The regulators pretty much respond to new innovations by changing their regulatory framework. They have to because what’s new to them are biological therapeutics. First, with small molecules you do pharmacokinetics, pharmacodynamics, toxicology and testing. (Toxicity before efficacy.) Then you move on to the biological therapeutics that are proteins. Those are things like monoclonal antibodies and they’re much larger molecules. They need the appropriate clinical trials to test their efficacy. DNA therapeutics is really a different area and will require a new regulatory framework. For example, much of what we want to do in a clinical trial doesn’t really fit the model of pharmacokinetics and pharmacodynamics. In terms of what we’re seeking to do, the current regulatory framework for Phase 1, 2 and 3 clinical trials doesn’t really fit.

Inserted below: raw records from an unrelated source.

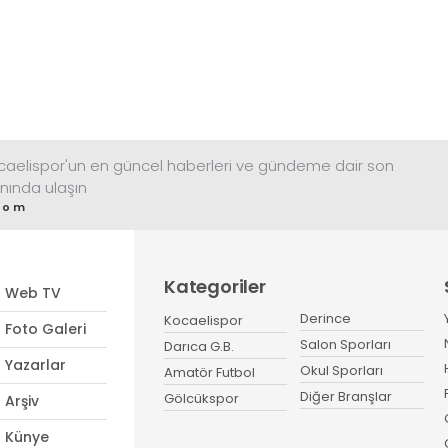
ocaelispor'un en güncel haberleri ve gündeme dair son
nında ulaşın
com
Kategoriler
Web TV
Derince
Kocaelispor
Foto Galeri
Salon Sporları
Darıca G.B.
Yazarlar
Okul Sporları
Amatör Futbol
Diğer Branşlar
Gölcükspor
Arşiv
Künye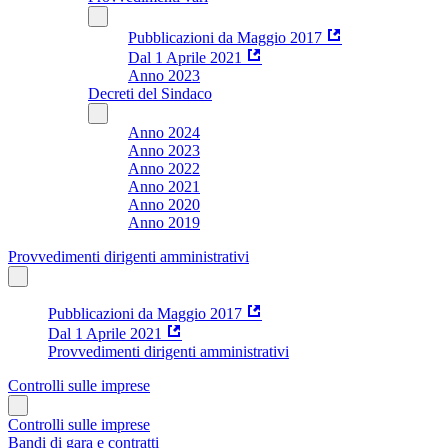
Pubblicazioni da Maggio 2017
Dal 1 Aprile 2021
Anno 2023
Decreti del Sindaco
Anno 2024
Anno 2023
Anno 2022
Anno 2021
Anno 2020
Anno 2019
Provvedimenti dirigenti amministrativi
Pubblicazioni da Maggio 2017
Dal 1 Aprile 2021
Provvedimenti dirigenti amministrativi
Controlli sulle imprese
Controlli sulle imprese
Bandi di gara e contratti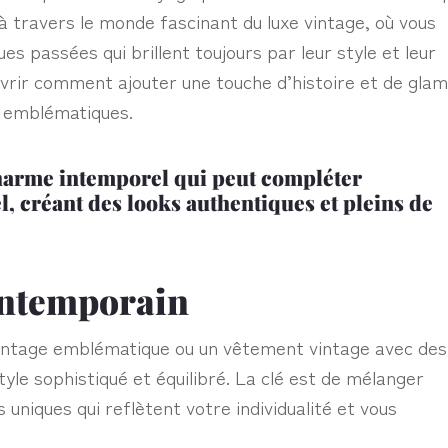
à travers le monde fascinant du luxe vintage, où vous
es passées qui brillent toujours par leur style et leur
uvrir comment ajouter une touche d’histoire et de gla
 emblématiques.
charme intemporel qui peut compléter
el, créant des looks authentiques et pleins de
ontemporain
vintage emblématique ou un vêtement vintage avec des
le sophistiqué et équilibré. La clé est de mélanger
s uniques qui reflètent votre individualité et vous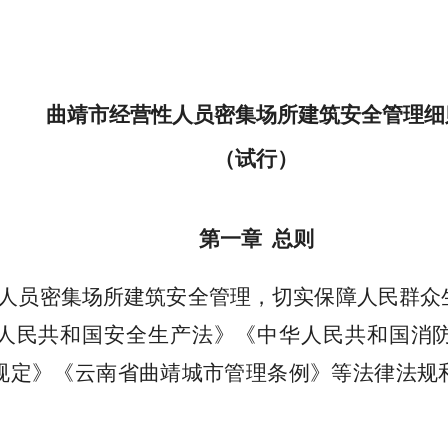
曲靖市经营性人员密集场所建筑安全管理细
（试行）
第一章 总则
性人员密集场所建筑安全管理，切实保障人民群众
人民共和国安全生产法》《中华人民共和国消
规定》《云南省曲靖城市管理条例》等法律法规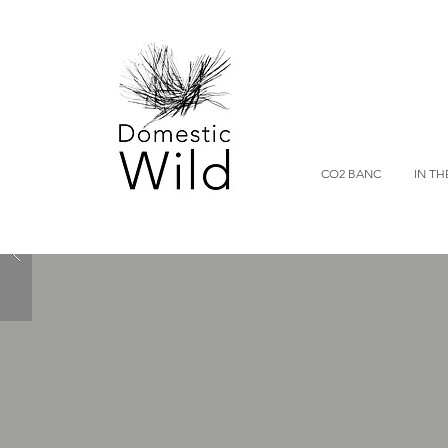
CO2 BANC
IN TH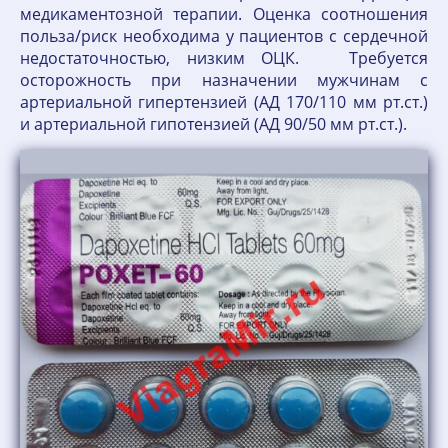
медикаментозной терапии. Оценка соотношения
польза/риск необходима у пациентов с сердечной
недостаточностью, низким ОЦК. Требуется
осторожность при назначении мужчинам с
артериальной гипертензией (АД 170/110 мм рт.ст.)
и артериальной гипотензией (АД 90/50 мм рт.ст.).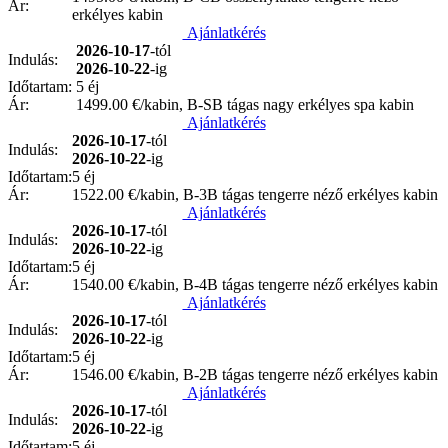
Ár:
erkélyes kabin
Ajánlatkérés
2026-10-17
-tól
Indulás:
2026-10-22
-ig
Időtartam:
5 éj
Ár:
1499.00
€/kabin, B-SB tágas nagy erkélyes spa kabin
Ajánlatkérés
2026-10-17
-tól
Indulás:
2026-10-22
-ig
Időtartam:
5 éj
Ár:
1522.00
€/kabin, B-3B tágas tengerre néző erkélyes kabin
Ajánlatkérés
2026-10-17
-tól
Indulás:
2026-10-22
-ig
Időtartam:
5 éj
Ár:
1540.00
€/kabin, B-4B tágas tengerre néző erkélyes kabin
Ajánlatkérés
2026-10-17
-tól
Indulás:
2026-10-22
-ig
Időtartam:
5 éj
Ár:
1546.00
€/kabin, B-2B tágas tengerre néző erkélyes kabin
Ajánlatkérés
2026-10-17
-tól
Indulás:
2026-10-22
-ig
Időtartam:
5 éj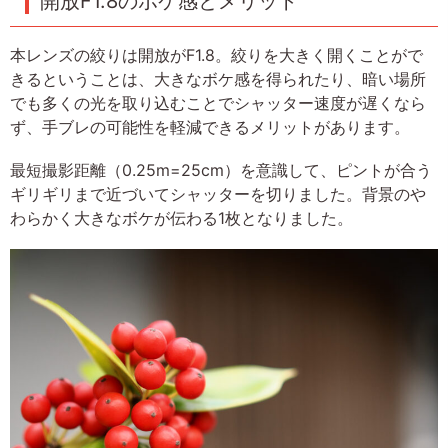
開放F1.8のボケ感とメリット
本レンズの絞りは開放がF1.8。絞りを大きく開くことがで
きるということは、大きなボケ感を得られたり、暗い場所
でも多くの光を取り込むことでシャッター速度が遅くなら
ず、手ブレの可能性を軽減できるメリットがあります。
最短撮影距離（0.25m=25cm）を意識して、ピントが合う
ギリギリまで近づいてシャッターを切りました。背景のや
わらかく大きなボケが伝わる1枚となりました。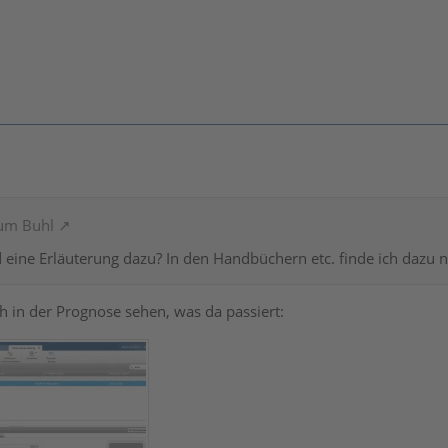
rum Buhl
eine Erläuterung dazu? In den Handbüchern etc. finde ich dazu n
 in der Prognose sehen, was da passiert: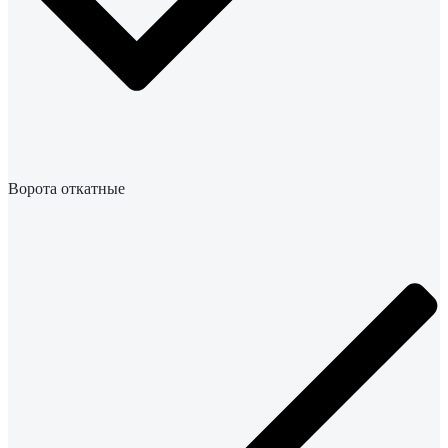
Ворота откатные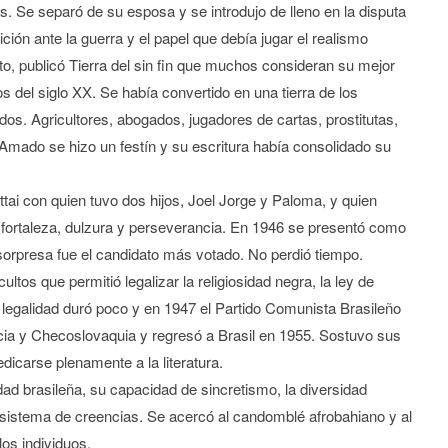
. Se separó de su esposa y se introdujo de lleno en la disputa
ición ante la guerra y el papel que debía jugar el realismo
xto, publicó Tierra del sin fin que muchos consideran su mejor
os del siglo XX. Se había convertido en una tierra de los
ados. Agricultores, abogados, jugadores de cartas, prostitutas,
 Amado se hizo un festín y su escritura había consolidado su
ttai con quien tuvo dos hijos, Joel Jorge y Paloma, y quien
fortaleza, dulzura y perseverancia. En 1946 se presentó como
sorpresa fue el candidato más votado. No perdió tiempo.
ultos que permitió legalizar la religiosidad negra, la ley de
 legalidad duró poco y en 1947 el Partido Comunista Brasileño
cia y Checoslovaquia y regresó a Brasil en 1955. Sostuvo sus
dedicarse plenamente a la literatura.
dad brasileña, su capacidad de sincretismo, la diversidad
el sistema de creencias. Se acercó al candomblé afrobahiano y al
os individuos.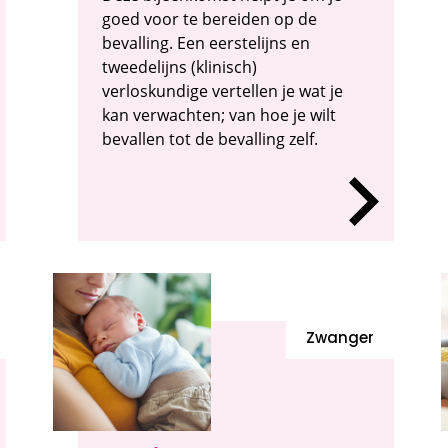
goed voor te bereiden op de
bevalling. Een eerstelijns en
tweedelijns (klinisch)
verloskundige vertellen je wat je
kan verwachten; van hoe je wilt
bevallen tot de bevalling zelf.
Zwanger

But the regulators are very amenable to responding to and moving with the times.

CRISPR-Cas9 attracted a ton of private investment quite early on. What do you think caused this? Hype or just excitement around the technology?

Well, it’s just the most extraordinary gift that nature’s provided. (The previous natural gift in the area of cutting DNA was restriction endonucleases.) CRISPR was discovered by an observation relating to bacterial behaviour: that bacteria have an innate immune system that protects them from virus/phage infection by cutting phage DNA when it comes in. This has even more application than restriction enzymes in all of the areas we’ve just been discussing. There have been tremendous developments just in the last 8-10 years.

How do you think the value of IP will evolve and change? Will the core IP be less valuable than downstream IP covering specific targets and applications?

I think it will be tailored more to specific applications. IP is written like a Russian doll, ever more narrowly defined. In the end, it’s the smallest doll in the middle that has the most exquisitely refined application that prevails.